Tally 'Em Up

How tally tables facilitate set-based solutions

@feaselkl

feasel@catallaxyservices.com

Who Am I? What Am I Doing Here?

	Catallaxy Services	@feaselkl
	Curated SQL
	We Speak Linux

What Is A Tally Table?

N
0
1
2
3
...
19999
20000

A classic tally table is nothing more than a table of numbers.

There is no fixed limit on size. Keep in mind that a SQL Server page contains approximately 8K worth of data, and an integer is 4 bytes. Factoring in overhead, we can put approximately 2000 values on a single page.

In my experience, I find that a tally table needn't be much larger than 20,000 records.
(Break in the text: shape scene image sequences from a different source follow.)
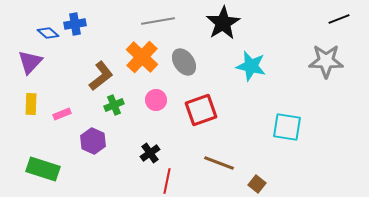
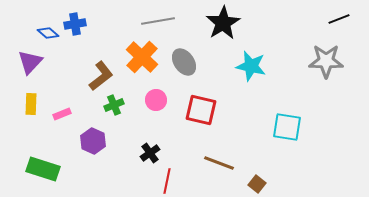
red square: rotated 32 degrees clockwise
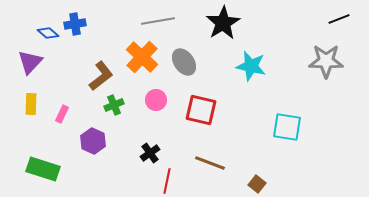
pink rectangle: rotated 42 degrees counterclockwise
brown line: moved 9 px left
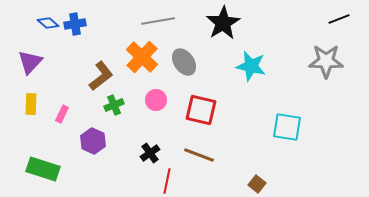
blue diamond: moved 10 px up
brown line: moved 11 px left, 8 px up
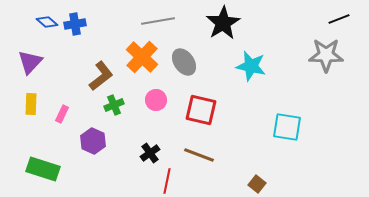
blue diamond: moved 1 px left, 1 px up
gray star: moved 6 px up
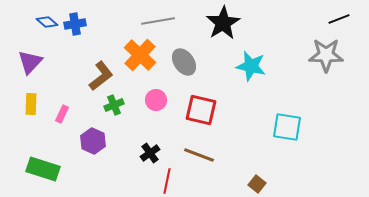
orange cross: moved 2 px left, 2 px up
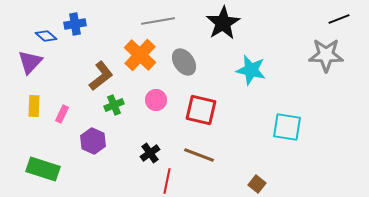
blue diamond: moved 1 px left, 14 px down
cyan star: moved 4 px down
yellow rectangle: moved 3 px right, 2 px down
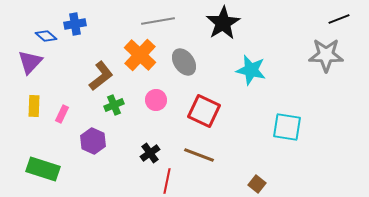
red square: moved 3 px right, 1 px down; rotated 12 degrees clockwise
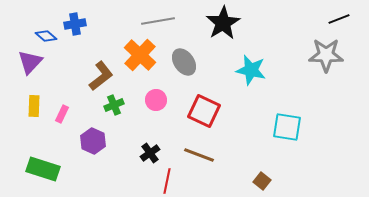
brown square: moved 5 px right, 3 px up
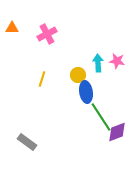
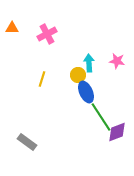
cyan arrow: moved 9 px left
blue ellipse: rotated 15 degrees counterclockwise
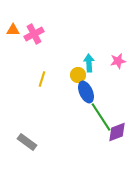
orange triangle: moved 1 px right, 2 px down
pink cross: moved 13 px left
pink star: moved 1 px right; rotated 21 degrees counterclockwise
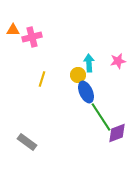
pink cross: moved 2 px left, 3 px down; rotated 12 degrees clockwise
purple diamond: moved 1 px down
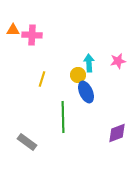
pink cross: moved 2 px up; rotated 18 degrees clockwise
green line: moved 38 px left; rotated 32 degrees clockwise
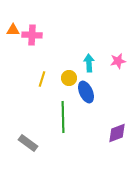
yellow circle: moved 9 px left, 3 px down
gray rectangle: moved 1 px right, 1 px down
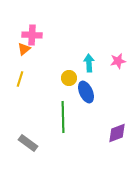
orange triangle: moved 11 px right, 19 px down; rotated 40 degrees counterclockwise
yellow line: moved 22 px left
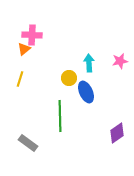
pink star: moved 2 px right
green line: moved 3 px left, 1 px up
purple diamond: rotated 15 degrees counterclockwise
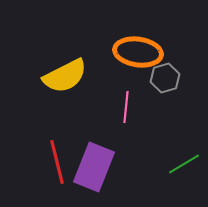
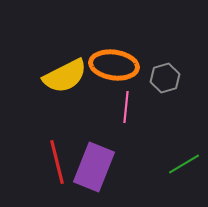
orange ellipse: moved 24 px left, 13 px down
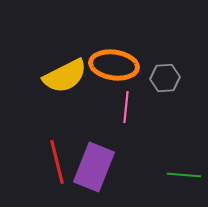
gray hexagon: rotated 12 degrees clockwise
green line: moved 11 px down; rotated 36 degrees clockwise
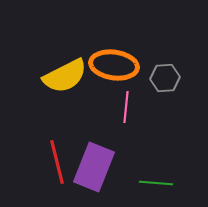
green line: moved 28 px left, 8 px down
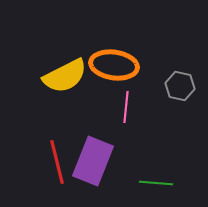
gray hexagon: moved 15 px right, 8 px down; rotated 16 degrees clockwise
purple rectangle: moved 1 px left, 6 px up
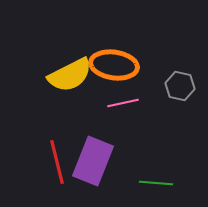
yellow semicircle: moved 5 px right, 1 px up
pink line: moved 3 px left, 4 px up; rotated 72 degrees clockwise
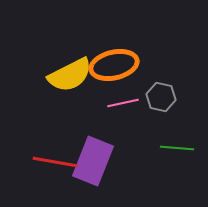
orange ellipse: rotated 21 degrees counterclockwise
gray hexagon: moved 19 px left, 11 px down
red line: moved 2 px left; rotated 66 degrees counterclockwise
green line: moved 21 px right, 35 px up
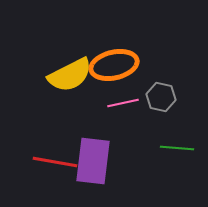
purple rectangle: rotated 15 degrees counterclockwise
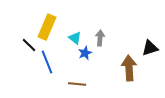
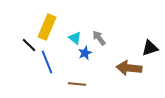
gray arrow: moved 1 px left; rotated 42 degrees counterclockwise
brown arrow: rotated 80 degrees counterclockwise
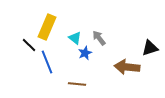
brown arrow: moved 2 px left, 1 px up
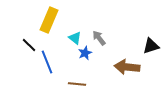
yellow rectangle: moved 2 px right, 7 px up
black triangle: moved 1 px right, 2 px up
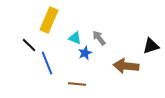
cyan triangle: rotated 16 degrees counterclockwise
blue line: moved 1 px down
brown arrow: moved 1 px left, 1 px up
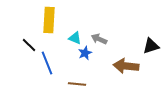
yellow rectangle: rotated 20 degrees counterclockwise
gray arrow: moved 1 px down; rotated 28 degrees counterclockwise
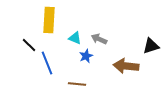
blue star: moved 1 px right, 3 px down
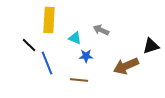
gray arrow: moved 2 px right, 9 px up
blue star: rotated 24 degrees clockwise
brown arrow: rotated 30 degrees counterclockwise
brown line: moved 2 px right, 4 px up
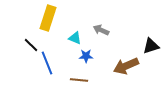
yellow rectangle: moved 1 px left, 2 px up; rotated 15 degrees clockwise
black line: moved 2 px right
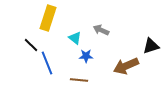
cyan triangle: rotated 16 degrees clockwise
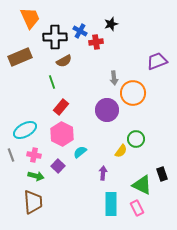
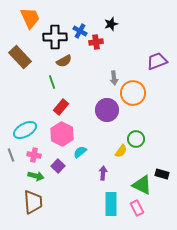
brown rectangle: rotated 70 degrees clockwise
black rectangle: rotated 56 degrees counterclockwise
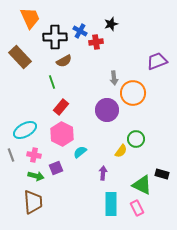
purple square: moved 2 px left, 2 px down; rotated 24 degrees clockwise
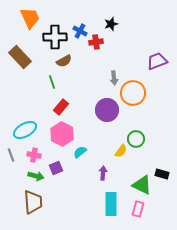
pink rectangle: moved 1 px right, 1 px down; rotated 42 degrees clockwise
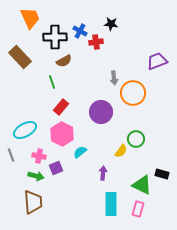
black star: rotated 24 degrees clockwise
purple circle: moved 6 px left, 2 px down
pink cross: moved 5 px right, 1 px down
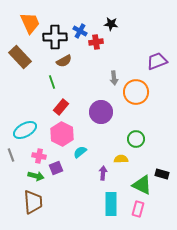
orange trapezoid: moved 5 px down
orange circle: moved 3 px right, 1 px up
yellow semicircle: moved 8 px down; rotated 128 degrees counterclockwise
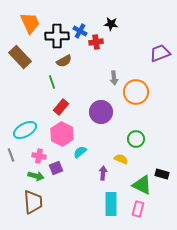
black cross: moved 2 px right, 1 px up
purple trapezoid: moved 3 px right, 8 px up
yellow semicircle: rotated 24 degrees clockwise
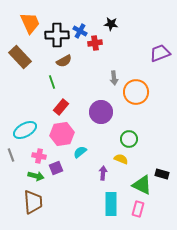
black cross: moved 1 px up
red cross: moved 1 px left, 1 px down
pink hexagon: rotated 25 degrees clockwise
green circle: moved 7 px left
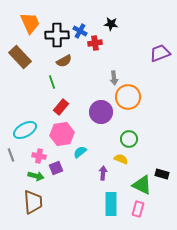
orange circle: moved 8 px left, 5 px down
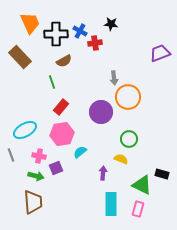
black cross: moved 1 px left, 1 px up
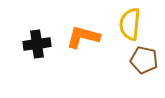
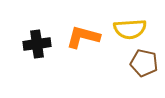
yellow semicircle: moved 5 px down; rotated 100 degrees counterclockwise
brown pentagon: moved 3 px down
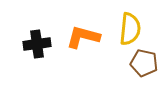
yellow semicircle: rotated 80 degrees counterclockwise
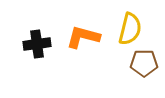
yellow semicircle: rotated 8 degrees clockwise
brown pentagon: rotated 12 degrees counterclockwise
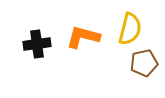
brown pentagon: rotated 12 degrees counterclockwise
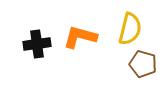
orange L-shape: moved 3 px left
brown pentagon: moved 1 px left, 1 px down; rotated 28 degrees clockwise
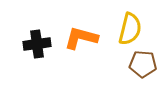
orange L-shape: moved 1 px right, 1 px down
brown pentagon: rotated 12 degrees counterclockwise
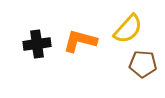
yellow semicircle: moved 2 px left; rotated 28 degrees clockwise
orange L-shape: moved 1 px left, 3 px down
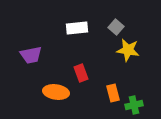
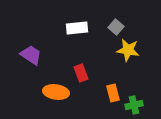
purple trapezoid: rotated 135 degrees counterclockwise
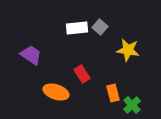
gray square: moved 16 px left
red rectangle: moved 1 px right, 1 px down; rotated 12 degrees counterclockwise
orange ellipse: rotated 10 degrees clockwise
green cross: moved 2 px left; rotated 30 degrees counterclockwise
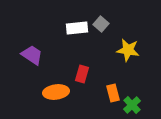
gray square: moved 1 px right, 3 px up
purple trapezoid: moved 1 px right
red rectangle: rotated 48 degrees clockwise
orange ellipse: rotated 25 degrees counterclockwise
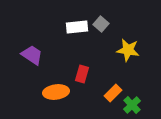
white rectangle: moved 1 px up
orange rectangle: rotated 60 degrees clockwise
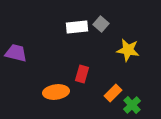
purple trapezoid: moved 16 px left, 2 px up; rotated 20 degrees counterclockwise
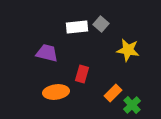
purple trapezoid: moved 31 px right
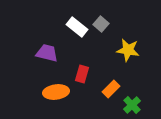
white rectangle: rotated 45 degrees clockwise
orange rectangle: moved 2 px left, 4 px up
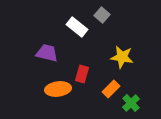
gray square: moved 1 px right, 9 px up
yellow star: moved 6 px left, 7 px down
orange ellipse: moved 2 px right, 3 px up
green cross: moved 1 px left, 2 px up
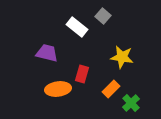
gray square: moved 1 px right, 1 px down
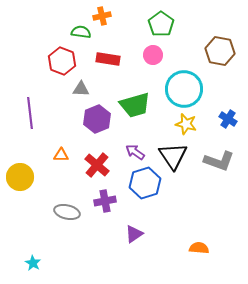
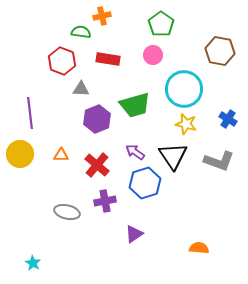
yellow circle: moved 23 px up
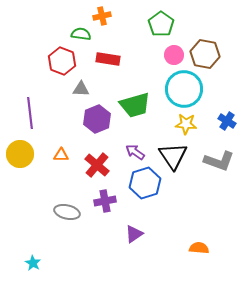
green semicircle: moved 2 px down
brown hexagon: moved 15 px left, 3 px down
pink circle: moved 21 px right
blue cross: moved 1 px left, 2 px down
yellow star: rotated 10 degrees counterclockwise
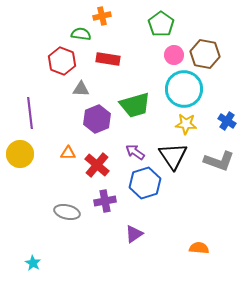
orange triangle: moved 7 px right, 2 px up
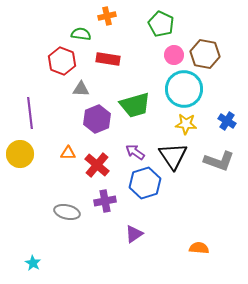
orange cross: moved 5 px right
green pentagon: rotated 10 degrees counterclockwise
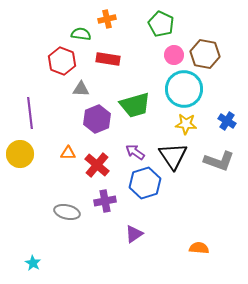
orange cross: moved 3 px down
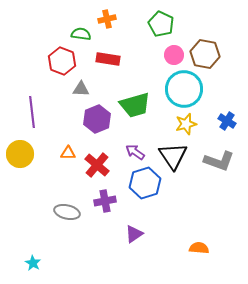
purple line: moved 2 px right, 1 px up
yellow star: rotated 20 degrees counterclockwise
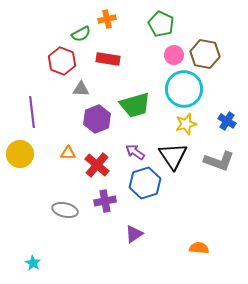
green semicircle: rotated 144 degrees clockwise
gray ellipse: moved 2 px left, 2 px up
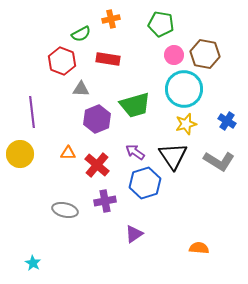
orange cross: moved 4 px right
green pentagon: rotated 15 degrees counterclockwise
gray L-shape: rotated 12 degrees clockwise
How To Create A Tally Table

There are a number of methods which you can use to generate the numbers in a tally table. Here is a relatively efficient method:


--Suppress the auto-display of rowcounts for appearance/speed
SET NOCOUNT ON 

IF OBJECT_ID('dbo.Tally') IS NOT NULL 
        DROP TABLE dbo.Tally

SELECT TOP 20000
	IDENTITY(INT,0,1) AS N
INTO 
	dbo.Tally
FROM 
	Master.dbo.SysColumns sc1
	CROSS JOIN Master.dbo.SysColumns sc2

ALTER TABLE dbo.Tally
ADD CONSTRAINT PK_Tally
PRIMARY KEY CLUSTERED (N) WITH FILLFACTOR = 100

How To Create A (Faster) Tally Table

For small numbers (less than approximately 10,000), it is often faster to generate your tally table as a common table expression rather than storing it on disk. The following code shows you how to generate 10,000 numbers quickly.


WITH E1(N) AS 
(
	SELECT 1 UNION ALL SELECT 1 UNION ALL SELECT 1 UNION ALL 
	SELECT 1 UNION ALL SELECT 1 UNION ALL SELECT 1 UNION ALL 
	SELECT 1 UNION ALL SELECT 1 UNION ALL SELECT 1 UNION ALL SELECT 1
),					--10E+1 or 10 rows
E2(N) AS (SELECT 1 FROM E1 a, E1 b),	--10E+2 or 100 rows
E4(N) AS (SELECT 1 FROM E2 a, E2 b),	--10E+4 or 10,000 rows max
cteTally(N) AS 
(
     SELECT 0 UNION ALL
     SELECT ROW_NUMBER() OVER (ORDER BY (SELECT NULL)) 
		FROM E4
)
SELECT N FROM cteTally;

Reasons To Use Tally Tables

Eliminate common cases of RBAR (Row By Agonizing Row) processing

In the procedural programming world, loops are outstanding ways of iterating over a number of items. When procedural programmers learn SQL, they apply the same lesson to SQL and typically get poor performance. This is because the WHILE and CURSOR operators in T-SQL are slow.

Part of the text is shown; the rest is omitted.